**What is required**
What is needed is an exact copy of the whole listing below, with no pictures.

**Data in this exercise**
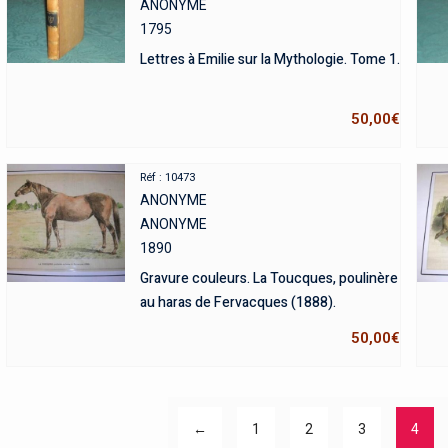
ANONYME
1795
Lettres à Emilie sur la Mythologie. Tome 1.
50,00
€
Réf : 10473
ANONYME
ANONYME
1890
Gravure couleurs. La Toucques, poulinère
au haras de Fervacques (1888).
50,00
€
←
1
2
3
4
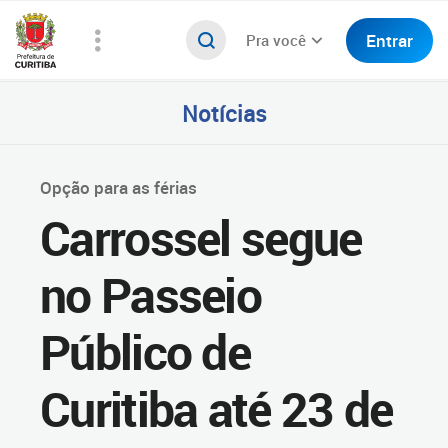
Entrar
Pra você
Notícias
Opção para as férias
Carrossel segue
no Passeio
Público de
Curitiba até 23 de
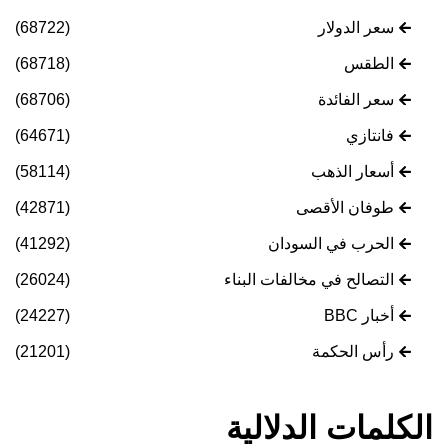
سعر الدولار
(68722)
الطقس
(68718)
سعر الفائدة
(68706)
فانتازي
(64671)
أسعار الذهب
(58114)
طوفان الأقصى
(42871)
الحرب في السودان
(41292)
التصالح في مخالفات البناء
(26024)
أخبار BBC
(24227)
رأس الحكمة
(21201)
الكلمات الدلالية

**Task answer**
ANONYME
1795
Lettres à Emilie sur la Mythologie. Tome 1.
50,00
€
Réf : 10473
ANONYME
ANONYME
1890
Gravure couleurs. La Toucques, poulinère
au haras de Fervacques (1888).
50,00
€
←
1
2
3
4
Entrar
Pra você
Notícias
Opção para as férias
Carrossel segue
no Passeio
Público de
Curitiba até 23 de
سعر الدولار
(68722)
الطقس
(68718)
سعر الفائدة
(68706)
فانتازي
(64671)
أسعار الذهب
(58114)
طوفان الأقصى
(42871)
الحرب في السودان
(41292)
التصالح في مخالفات البناء
(26024)
أخبار BBC
(24227)
رأس الحكمة
(21201)
الكلمات الدلالية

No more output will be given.